Да и вообще на протяжении последних лет десяти никто из начальства особо не интересовался набирающей силу бардовской песней, считая её лёгким и не заслуживающим внимания развлечением под гитару в тёплой выпивающей компании. Тем не менее не обращать внимания на этот вид народного творчества становилось всё труднее и труднее. Теперь уже почти из каждого второго магнитофона разносился хриплый рёв Высоцкого, а следом за ним всплывали другие замечательные песенники, которых слушали куда внимательней, нежели набившие оскомину хиты советской эстрады. Окуджава, Визбор, а кое-где даже – свят-свят-свят! – жуткий запрещённый Галич…


К вечеру бардовской песни в институте готовились с не меньшим энтузиазмом, чем раньше готовились к конкурсу вокально-инструментальных ансамблей. Комитет комсомола, ответственный за вечер, постоянно теперь составлял и пересоставлял списки желающих с разных факультетов и курсов, изъявивших желание выйти с гитарой на сцену в актовом зале и исполнить что-то своё. Главное, твердилось всем перспективным участникам, чтобы не было махровой антисоветчины, иначе… Далее шло глубокомысленное молчание и недоброе покачивание головой. Но все и так понимали, что это значило. Впрочем, особых волнений комитет комсомола опять же не испытывал, ибо хорошо знал свой контингент – кому из студентов охота вылететь из института с волчьим билетом, и даже не за успеваемость, а всего лишь за распевание песенок под гитару? И это были вовсе не шуточки…

С утра в тот день в актовом зале было не протолкнуться. Сновали какие-то парни с загадочными лицами непризнанных гениев и гитарами на плече, девицы с совершенно безумными взорами, неизвестно чем озабоченные. Лишь Гриша теперь ходил вместе с Яшкой, звёздный час которого, как ему казалось, был близок, и никому не отвечал ни на какие вопросы. Лобзик был, естественно, с ними, но тоже хранил загадочное молчание.

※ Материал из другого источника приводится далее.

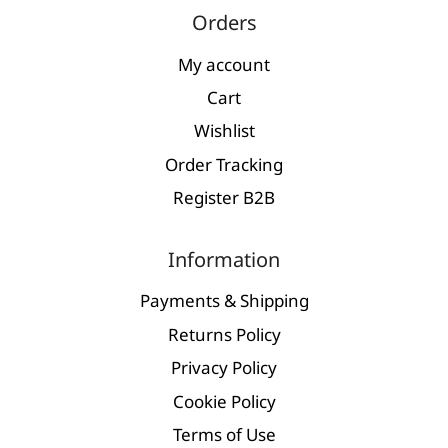
Orders
My account
Cart
Wishlist
Order Tracking
Register Β2Β
Information
Payments & Shipping
Returns Policy
Privacy Policy
Cookie Policy
Terms of Use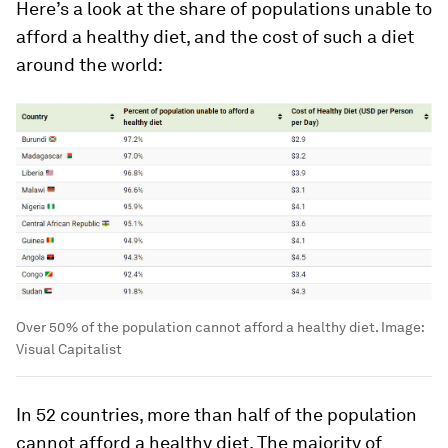
Here’s a look at the share of populations unable to
afford a healthy diet, and the cost of such a diet
around the world:
Over 50% of the population cannot afford a healthy diet.
Image:
Visual Capitalist
In 52 countries, more than half of the population
cannot afford a healthy diet. The majority of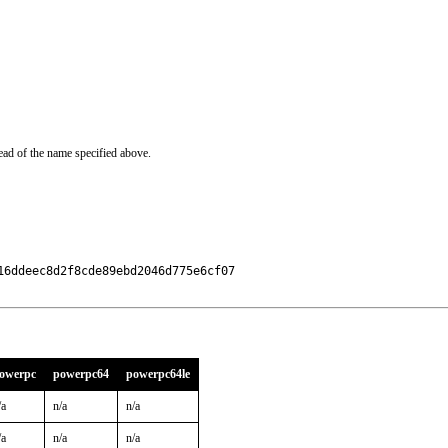
ead of the name specified above.
6ddeec8d2f8cde89ebd2046d775e6cf07

owerpc
powerpc64
powerpc64le
/a
n/a
n/a
/a
n/a
n/a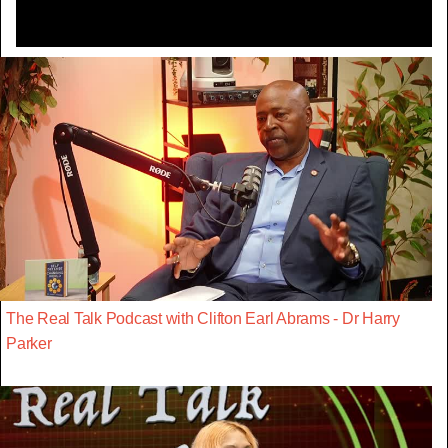
The Real Talk Podcast with Clifton Earl Abrams - Dr Harry
Parker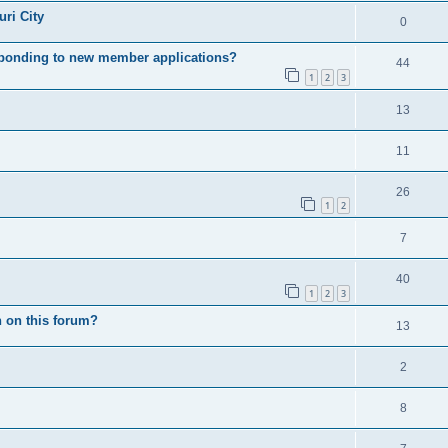
ri City
0
esponding to new member applications?
44
1
2
3
13
11
26
1
2
7
40
1
2
3
 on this forum?
13
2
8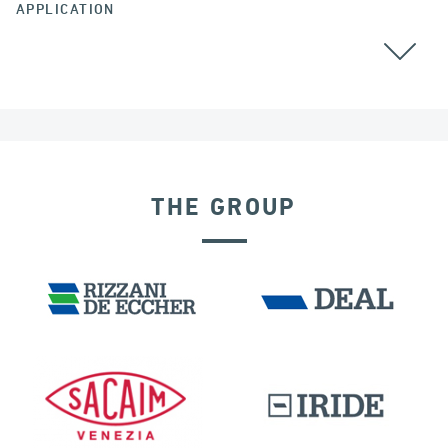
APPLICATION
BEARINGS
THE GROUP
DAMS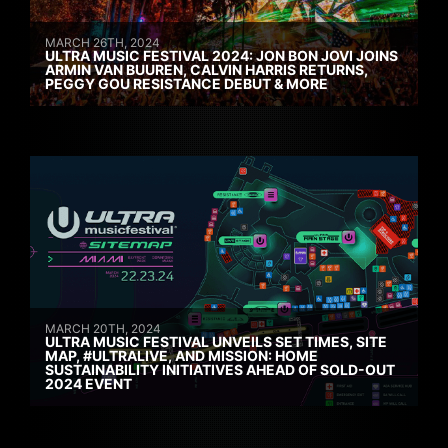
MARCH 26TH, 2024
ULTRA MUSIC FESTIVAL 2024: JON BON JOVI JOINS
ARMIN VAN BUUREN, CALVIN HARRIS RETURNS,
PEGGY GOU RESISTANCE DEBUT & MORE
MARCH 20TH, 2024
ULTRA MUSIC FESTIVAL UNVEILS SET TIMES, SITE
MAP, #ULTRALIVE, AND MISSION: HOME
SUSTAINABILITY INITIATIVES AHEAD OF SOLD-OUT
2024 EVENT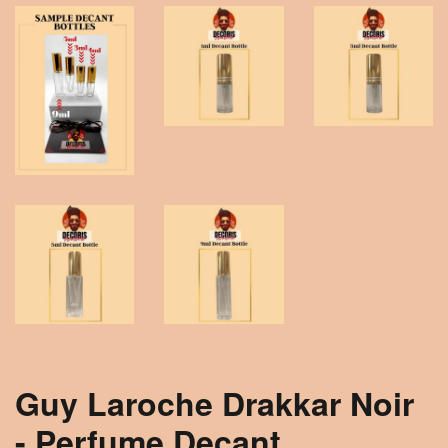
Guy Laroche Drakkar Noir
- Perfume Decant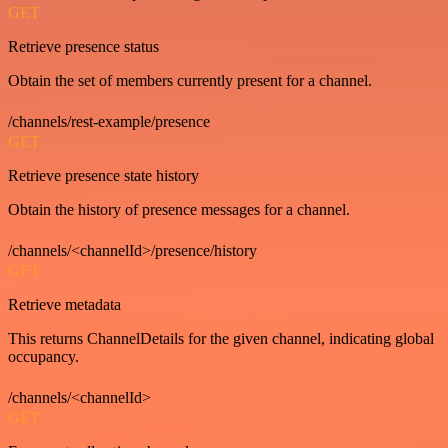
GET
Retrieve presence status
Obtain the set of members currently present for a channel.
/channels/rest-example/presence
GET
Retrieve presence state history
Obtain the history of presence messages for a channel.
/channels/<channelId>/presence/history
GET
Retrieve metadata
This returns ChannelDetails for the given channel, indicating global
occupancy.
/channels/<channelId>
GET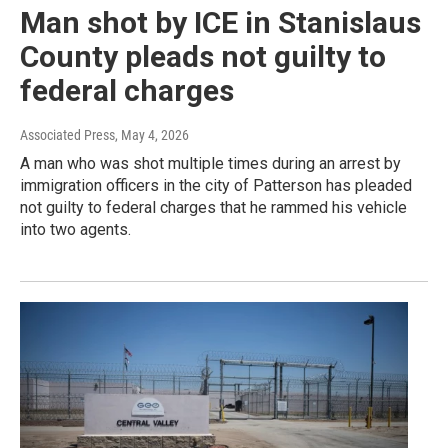
Man shot by ICE in Stanislaus
County pleads not guilty to
federal charges
Associated Press
, May 4, 2026
A man who was shot multiple times during an arrest by
immigration officers in the city of Patterson has pleaded
not guilty to federal charges that he rammed his vehicle
into two agents.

Слух о том, что Гриша будет исполнять какие-то страшно запрещённые песни, разнёсся по институту с быстротой молнии. И никому, чёрт побери, не объяснишь, что «антиармейские» песни – это вовсе не антисоветские, за которые можно запросто загреметь. Разве это кто-то услышал бы? Все лишь хитро посмеивались и втайне восхищались смелостью и отчаянностью этих двух парнишек с ещё не отросшими после армейских нулёвок волосами на макушках.

По программе предполагалось провести два отделения по часу, но так, чтобы все желающие уложились в первом отделении и максимум в начале второго отделения, а оставшееся время полностью отдать Грише. Ясно было даже ретивым комсомольским вожачкам, что после него ни у кого уже не будет храбрости выступать…

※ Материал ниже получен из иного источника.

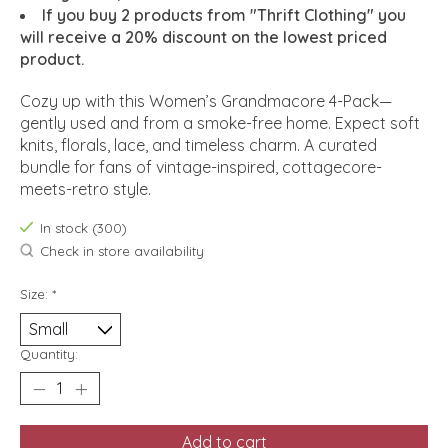
If you buy 2 products from "Thrift Clothing" you
will receive a 20% discount on the lowest priced
product.
Cozy up with this Women’s Grandmacore 4-Pack—
gently used and from a smoke-free home. Expect soft
knits, florals, lace, and timeless charm. A curated
bundle for fans of vintage-inspired, cottagecore-
meets-retro style.
In stock (300)
Check in store availability
Size:
*
Quantity:
Add to cart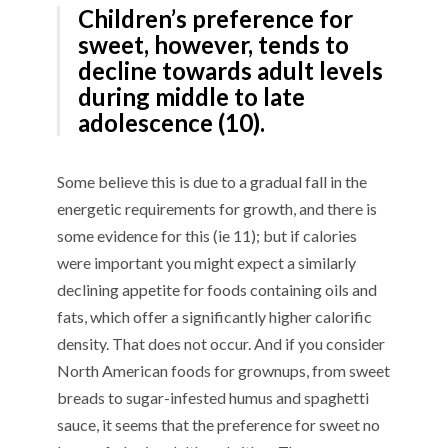
Children’s preference for
sweet, however, tends to
decline towards adult levels
during middle to late
adolescence (10).
Some believe this is due to a gradual fall in the
energetic requirements for growth, and there is
some evidence for this (ie 11); but if calories
were important you might expect a similarly
declining appetite for foods containing oils and
fats, which offer a significantly higher calorific
density. That does not occur. And if you consider
North American foods for grownups, from sweet
breads to sugar-infested humus and spaghetti
sauce, it seems that the preference for sweet no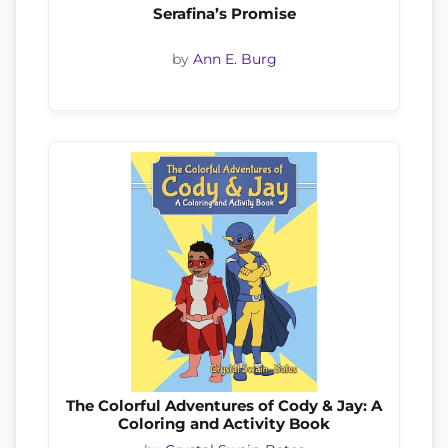
Serafina’s Promise
by
Ann E. Burg
The Colorful Adventures of Cody & Jay: A
Coloring and Activity Book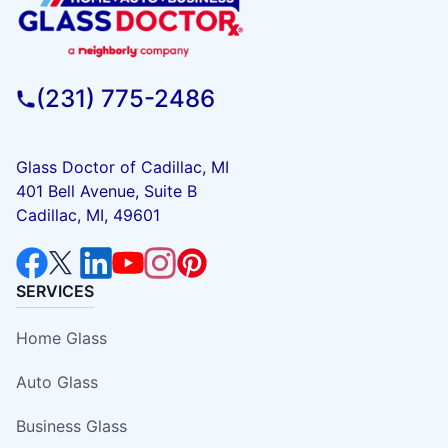
(231) 775-2486
Glass Doctor of Cadillac, MI
401 Bell Avenue, Suite B
Cadillac, MI, 49601
SERVICES
Home Glass
Auto Glass
Business Glass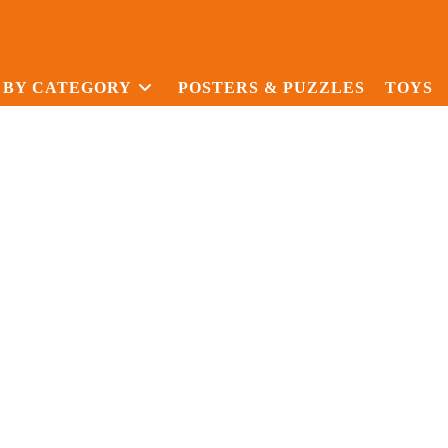
 BY CATEGORY
POSTERS & PUZZLES
TOYS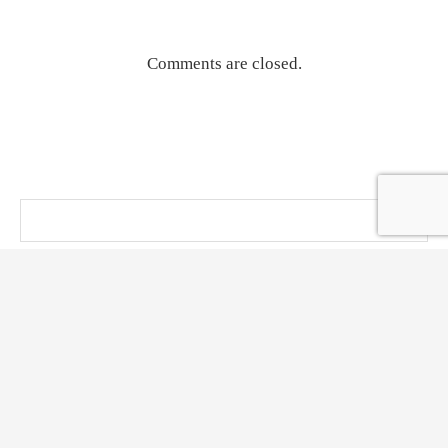
Comments are closed.
@ KT PRESS 2014 - 2026 . All Right Reserved.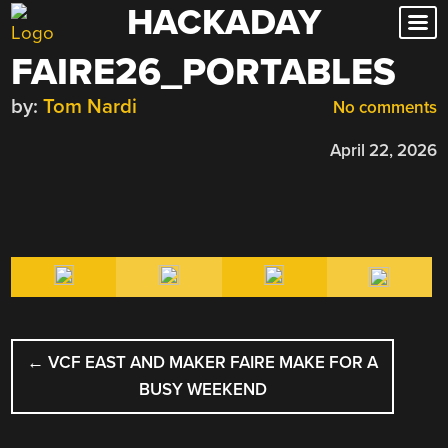
HACKADAY
Skip
to
FAIRE26_PORTABLES
content
by:
Tom Nardi
No comments
April 22, 2026
POST
←
VCF EAST AND MAKER FAIRE MAKE FOR A
NAVIGATION
BUSY WEEKEND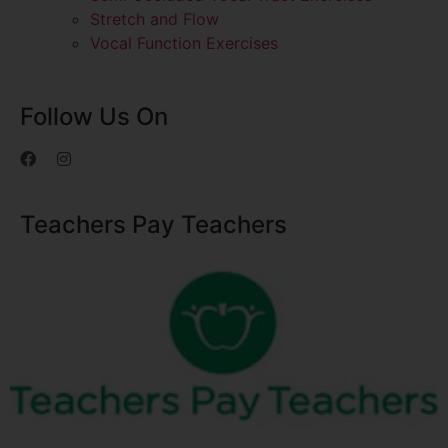
Stretch and Flow
Vocal Function Exercises
Follow Us On
Teachers Pay Teachers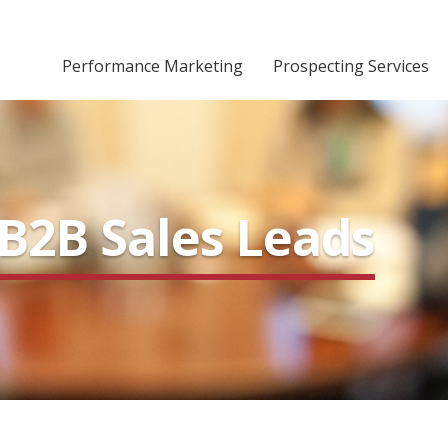
Performance Marketing
Prospecting Services
B2B Sales Leads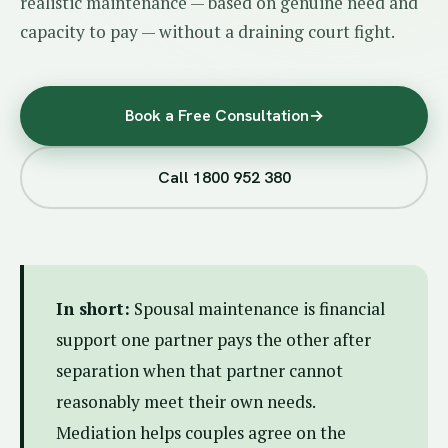
realistic maintenance — based on genuine need and
capacity to pay — without a draining court fight.
Book a Free Consultation
→
Call 1800 952 380
In short:
Spousal maintenance is financial
support one partner pays the other after
separation when that partner cannot
reasonably meet their own needs.
Mediation helps couples agree on the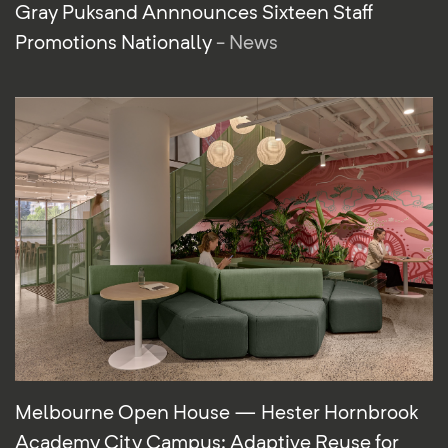
Gray Puksand Annnounces Sixteen Staff
Promotions Nationally
- News
Melbourne Open House — Hester Hornbrook
Academy City Campus: Adaptive Reuse for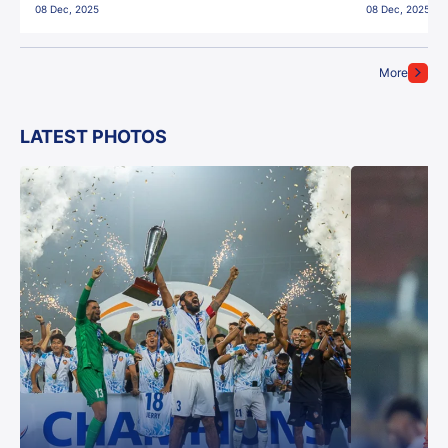
08 Dec, 2025
08 Dec, 2025
More
LATEST PHOTOS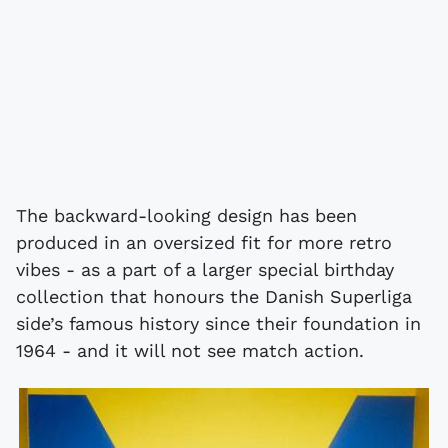
The backward-looking design has been
produced in an oversized fit for more retro
vibes - as a part of a larger special birthday
collection that honours the Danish Superliga
side’s famous history since their foundation in
1964 - and it will not see match action.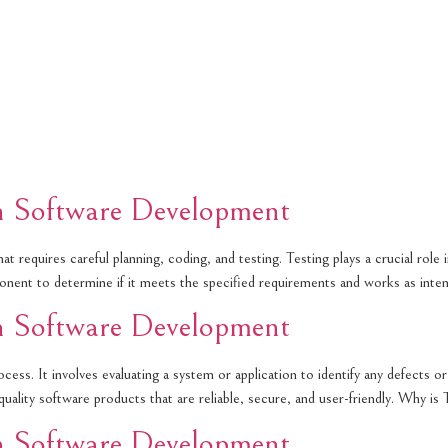
in Software Development
 requires careful planning, coding, and testing. Testing plays a crucial role i
mponent to determine if it meets the specified requirements and works as in
in Software Development
cess. It involves evaluating a system or application to identify any defects o
h-quality software products that are reliable, secure, and user-friendly. Why i
in Software Development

Яшка не стал садиться в зале, а решил следить за концертом из-за спин зрителей. Он заранее понимал, что, волнуясь, усидеть не сможет, но и за кулисами недалеко от выступающего Гриши ему ничего увидеть не удастся, а значит, лучше следить за реакцией публики сзади, из-за спин.

Что происходило в первом отделении, он почти не запомнил. Сменялись какие-то лица, у кого-то не строила гитара, и это вызывало смешки из зала, а кто-то просто забывал слова собственных песен. Всё это публикой воспринималось спокойно и дружелюбно. Кому-то доставались жидкие аплодисменты, на кого-то даже посвистели, но чувствовалось, что по залу гуляет напряжённое ожидание и какая-то скрытая энергия. Достаточно было, наверное, единственной искры, чтобы всё полыхнуло… Так, по крайней мере, казалось Яшке.

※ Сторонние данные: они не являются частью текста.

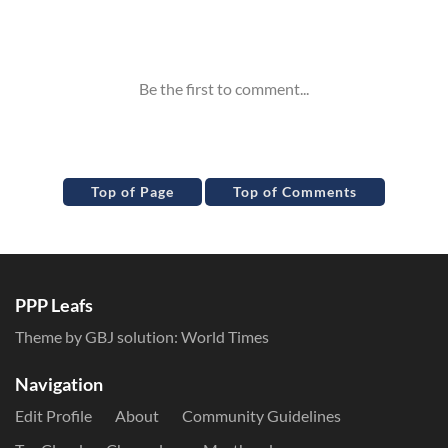
Inline Styles
Top of Page
Top of Comments
PPP Leafs
Theme by GBJ solution:
World Times
Navigation
Edit Profile
About
Community Guidelines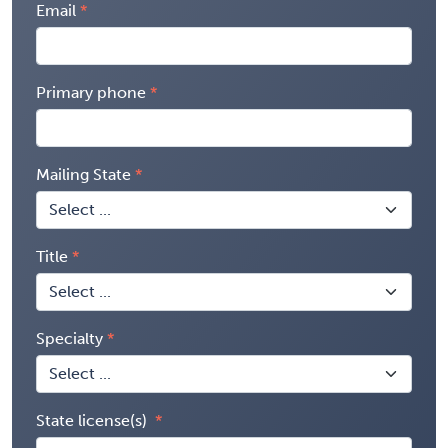
Email
Primary phone
Mailing State
Title
Specialty
State license(s)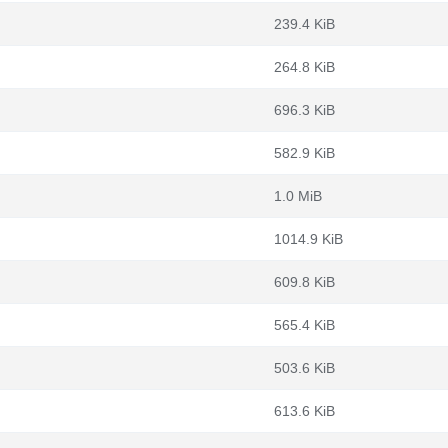
239.4 KiB
264.8 KiB
696.3 KiB
582.9 KiB
1.0 MiB
1014.9 KiB
609.8 KiB
565.4 KiB
503.6 KiB
613.6 KiB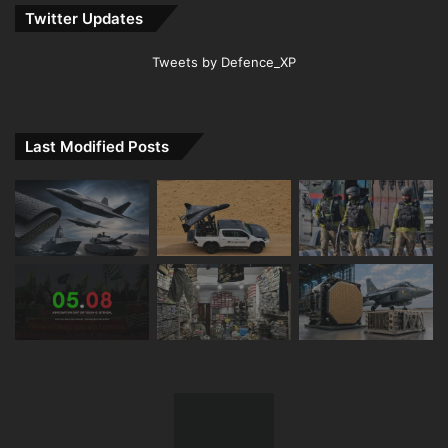
Twitter Updates
Tweets by Defence_XP
Last Modified Posts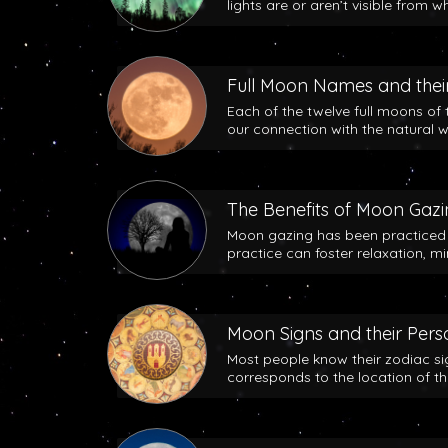
lights are or aren’t visible from w
Full Moon Names and their
Each of the twelve full moons of 
our connection with the natural w
The Benefits of Moon Gaz
Moon gazing has been practiced b
practice can foster relaxation, m
Moon Signs and their Perso
Most people know their zodiac si
corresponds to the location of t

Все выступающие закончили исполнять свои песни в первом отделении. Никто почему-то не рискнул выступить во втором отделении перед Сладковым. Многие с ним наверняка не были даже знакомы, но слухи и перешёптывания создавали вокруг него какую-то странную таинственную атмосферу. Ещё не спев ни одной песни, Гриша уже стал гвоздём программы…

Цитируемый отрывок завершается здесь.